## Exercise details:
Copy the entries below in full, keeping them exactly as they are.
########
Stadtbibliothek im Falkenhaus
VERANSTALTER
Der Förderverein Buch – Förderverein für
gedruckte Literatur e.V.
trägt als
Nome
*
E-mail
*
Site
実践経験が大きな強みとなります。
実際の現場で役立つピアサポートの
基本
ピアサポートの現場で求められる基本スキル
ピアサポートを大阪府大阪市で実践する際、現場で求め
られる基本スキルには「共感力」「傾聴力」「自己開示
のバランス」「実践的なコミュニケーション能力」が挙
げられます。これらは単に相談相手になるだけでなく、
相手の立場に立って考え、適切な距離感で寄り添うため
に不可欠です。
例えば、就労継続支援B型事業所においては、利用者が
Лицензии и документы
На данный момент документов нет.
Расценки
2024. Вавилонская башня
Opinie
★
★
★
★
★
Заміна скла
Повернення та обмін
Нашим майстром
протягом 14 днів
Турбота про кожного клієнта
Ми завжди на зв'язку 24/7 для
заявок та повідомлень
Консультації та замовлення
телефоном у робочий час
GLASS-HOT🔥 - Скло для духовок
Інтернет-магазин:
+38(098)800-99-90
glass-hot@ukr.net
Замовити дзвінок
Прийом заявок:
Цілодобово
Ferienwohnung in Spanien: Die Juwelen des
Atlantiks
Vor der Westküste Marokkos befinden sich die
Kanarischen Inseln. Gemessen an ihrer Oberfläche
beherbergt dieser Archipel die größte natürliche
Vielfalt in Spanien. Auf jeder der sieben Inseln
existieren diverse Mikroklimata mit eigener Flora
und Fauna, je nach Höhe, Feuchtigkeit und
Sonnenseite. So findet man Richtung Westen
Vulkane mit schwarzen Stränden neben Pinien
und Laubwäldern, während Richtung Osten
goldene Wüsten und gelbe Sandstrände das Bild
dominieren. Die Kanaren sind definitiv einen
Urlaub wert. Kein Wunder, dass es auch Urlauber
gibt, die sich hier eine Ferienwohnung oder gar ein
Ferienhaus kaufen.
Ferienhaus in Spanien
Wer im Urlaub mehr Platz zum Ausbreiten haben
########
## Response area:
Stadtbibliothek im Falkenhaus
VERANSTALTER
Der Förderverein Buch – Förderverein für
gedruckte Literatur e.V.
trägt als
Nome
*
E-mail
*
Site
実践経験が大きな強みとなります。
実際の現場で役立つピアサポートの
基本
ピアサポートの現場で求められる基本スキル
ピアサポートを大阪府大阪市で実践する際、現場で求め
られる基本スキルには「共感力」「傾聴力」「自己開示
のバランス」「実践的なコミュニケーション能力」が挙
げられます。これらは単に相談相手になるだけでなく、
相手の立場に立って考え、適切な距離感で寄り添うため
に不可欠です。
例えば、就労継続支援B型事業所においては、利用者が
Лицензии и документы
На данный момент документов нет.
Расценки
2024. Вавилонская башня
Opinie
★
★
★
★
★
Заміна скла
Повернення та обмін
Нашим майстром
протягом 14 днів
Турбота про кожного клієнта
Ми завжди на зв'язку 24/7 для
заявок та повідомлень
Консультації та замовлення
телефоном у робочий час
GLASS-HOT🔥 - Скло для духовок
Інтернет-магазин:
+38(098)800-99-90
glass-hot@ukr.net
Замовити дзвінок
Прийом заявок:
Цілодобово
Ferienwohnung in Spanien: Die Juwelen des
Atlantiks
Vor der Westküste Marokkos befinden sich die
Kanarischen Inseln. Gemessen an ihrer Oberfläche
beherbergt dieser Archipel die größte natürliche
Vielfalt in Spanien. Auf jeder der sieben Inseln
existieren diverse Mikroklimata mit eigener Flora
und Fauna, je nach Höhe, Feuchtigkeit und
Sonnenseite. So findet man Richtung Westen
Vulkane mit schwarzen Stränden neben Pinien
und Laubwäldern, während Richtung Osten
goldene Wüsten und gelbe Sandstrände das Bild
dominieren. Die Kanaren sind definitiv einen
Urlaub wert. Kein Wunder, dass es auch Urlauber
gibt, die sich hier eine Ferienwohnung oder gar ein
Ferienhaus kaufen.
Ferienhaus in Spanien
Wer im Urlaub mehr Platz zum Ausbreiten haben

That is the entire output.